Records from a dataset
# # # # #

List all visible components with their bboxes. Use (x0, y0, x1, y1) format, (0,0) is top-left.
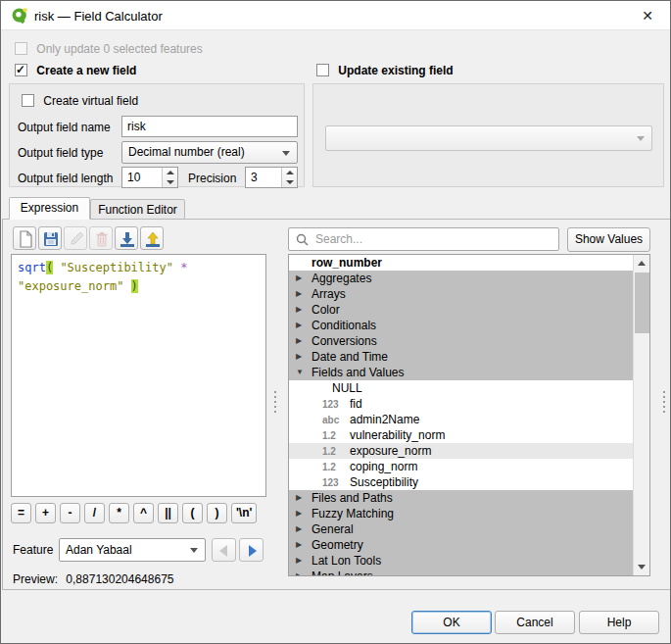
tab-function-editor[interactable]: Function Editor (90, 199, 185, 220)
close-icon[interactable]: ✕ (639, 8, 656, 24)
create-new-field-checkbox-box[interactable] (15, 64, 27, 76)
feature-select[interactable]: Adan Yabaal (59, 538, 206, 562)
operator-button[interactable]: = (11, 503, 31, 523)
next-feature-button[interactable] (239, 538, 264, 562)
field-type-icon-123: 123 (322, 397, 339, 413)
chevron-collapsed-icon[interactable]: ▶ (296, 490, 302, 506)
tree-item-conditionals[interactable]: ▶Conditionals (289, 318, 633, 333)
output-field-type-value: Decimal number (real) (128, 145, 245, 159)
function-tree: row_number▶Aggregates▶Arrays▶Color▶Condi… (288, 254, 650, 576)
tree-item-general[interactable]: ▶General (289, 521, 633, 537)
title-bar: risk — Field Calculator ✕ (1, 1, 670, 30)
tree-item-null[interactable]: NULL (289, 380, 633, 396)
tree-item-date-and-time[interactable]: ▶Date and Time (289, 349, 633, 365)
field-type-icon-1-2: 1.2 (322, 428, 336, 444)
operator-button[interactable]: || (158, 503, 178, 523)
create-virtual-field-label: Create virtual field (43, 94, 138, 108)
output-field-length-spinner[interactable]: 10 (121, 167, 178, 188)
tree-item-exposure-norm[interactable]: 1.2exposure_norm (289, 443, 633, 459)
update-existing-field-checkbox-box[interactable] (316, 64, 329, 76)
splitter-handle-right[interactable] (662, 388, 666, 416)
show-values-button[interactable]: Show Values (567, 227, 650, 252)
precision-spinner[interactable]: 3 (245, 167, 298, 188)
chevron-collapsed-icon[interactable]: ▶ (296, 537, 302, 553)
tree-item-coping-norm[interactable]: 1.2coping_norm (289, 459, 633, 474)
feature-label: Feature (13, 543, 53, 557)
only-update-checkbox-box[interactable] (15, 42, 27, 55)
tree-item-vulnerability-norm[interactable]: 1.2vulnerability_norm (289, 427, 633, 443)
scrollbar-thumb[interactable] (635, 272, 649, 333)
operator-button[interactable]: / (84, 503, 105, 523)
only-update-checkbox[interactable]: Only update 0 selected features (15, 42, 203, 56)
chevron-expanded-icon[interactable]: ▼ (296, 365, 304, 380)
chevron-collapsed-icon[interactable]: ▶ (296, 271, 302, 286)
expression-tab-pane: sqrt( "Susceptibility" * "exposure_norm"… (2, 219, 671, 590)
operator-button[interactable]: ^ (133, 503, 154, 523)
save-expression-button[interactable] (38, 226, 62, 250)
search-icon (296, 233, 309, 246)
chevron-collapsed-icon[interactable]: ▶ (296, 521, 302, 537)
code-token-field: "Susceptibility" (60, 261, 173, 274)
spinner-arrows-icon[interactable] (162, 168, 177, 187)
tree-item-label: coping_norm (350, 459, 417, 474)
chevron-collapsed-icon[interactable]: ▶ (296, 318, 302, 333)
chevron-collapsed-icon[interactable]: ▶ (296, 569, 302, 575)
tree-item-aggregates[interactable]: ▶Aggregates (289, 271, 633, 286)
window-title: risk — Field Calculator (34, 9, 163, 24)
precision-label: Precision (188, 172, 236, 185)
tree-item-geometry[interactable]: ▶Geometry (289, 537, 633, 553)
tab-expression[interactable]: Expression (9, 197, 90, 220)
output-field-type-select[interactable]: Decimal number (real) (121, 141, 298, 164)
operator-button[interactable]: '\n' (231, 503, 257, 523)
chevron-collapsed-icon[interactable]: ▶ (296, 553, 302, 569)
tree-item-lat-lon-tools[interactable]: ▶Lat Lon Tools (289, 553, 633, 569)
operator-button[interactable]: ( (182, 503, 203, 523)
tree-item-fields-and-values[interactable]: ▼Fields and Values (289, 365, 633, 380)
operator-button[interactable]: + (35, 503, 56, 523)
tree-item-files-and-paths[interactable]: ▶Files and Paths (289, 490, 633, 506)
scroll-up-icon[interactable] (634, 255, 650, 272)
output-field-name-input[interactable]: risk (121, 116, 298, 137)
function-tree-list: row_number▶Aggregates▶Arrays▶Color▶Condi… (289, 255, 633, 575)
expression-code-editor[interactable]: sqrt( "Susceptibility" * "exposure_norm"… (11, 254, 266, 497)
tree-item-admin2name[interactable]: abcadmin2Name (289, 412, 633, 427)
tree-scrollbar[interactable] (633, 255, 649, 575)
operator-button[interactable]: - (60, 503, 80, 523)
tree-item-label: Color (312, 302, 340, 318)
tree-item-arrays[interactable]: ▶Arrays (289, 286, 633, 302)
create-virtual-field-checkbox[interactable]: Create virtual field (22, 94, 138, 108)
tree-item-map-layers[interactable]: ▶Map Layers (289, 569, 633, 575)
cancel-label: Cancel (516, 616, 552, 629)
operator-button[interactable]: * (109, 503, 129, 523)
tree-item-row-number[interactable]: row_number (289, 255, 633, 271)
operator-button[interactable]: ) (207, 503, 227, 523)
chevron-collapsed-icon[interactable]: ▶ (296, 286, 302, 302)
export-expressions-button[interactable] (140, 226, 164, 250)
chevron-down-icon (190, 548, 198, 553)
import-expressions-button[interactable] (115, 226, 138, 250)
tree-item-susceptibility[interactable]: 123Susceptibility (289, 474, 633, 490)
create-new-field-label: Create a new field (36, 64, 136, 77)
chevron-collapsed-icon[interactable]: ▶ (296, 349, 302, 365)
cancel-button[interactable]: Cancel (495, 611, 575, 634)
update-field-group (312, 83, 664, 187)
help-button[interactable]: Help (579, 611, 659, 634)
ok-button[interactable]: OK (411, 611, 492, 634)
tree-item-fuzzy-matching[interactable]: ▶Fuzzy Matching (289, 506, 633, 521)
previous-feature-button[interactable] (212, 538, 236, 562)
new-expression-button[interactable] (13, 226, 36, 250)
tree-item-label: Geometry (312, 537, 363, 553)
chevron-collapsed-icon[interactable]: ▶ (296, 333, 302, 349)
create-new-field-checkbox[interactable]: Create a new field (15, 64, 136, 77)
chevron-collapsed-icon[interactable]: ▶ (296, 302, 302, 318)
scroll-down-icon[interactable] (634, 559, 650, 575)
create-virtual-field-checkbox-box[interactable] (22, 94, 34, 107)
tree-item-conversions[interactable]: ▶Conversions (289, 333, 633, 349)
tree-item-color[interactable]: ▶Color (289, 302, 633, 318)
search-input[interactable]: Search... (288, 227, 559, 251)
chevron-collapsed-icon[interactable]: ▶ (296, 506, 302, 521)
splitter-handle[interactable] (273, 388, 277, 416)
spinner-arrows-icon[interactable] (281, 168, 297, 187)
update-existing-field-checkbox[interactable]: Update existing field (316, 64, 454, 77)
tree-item-fid[interactable]: 123fid (289, 396, 633, 412)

# # # # #

PROBLEM TO WORK ON: Tell how many lines of the records above hold the string "cancel". Give no other text.

OUTPUT FOR THIS EXERCISE: 2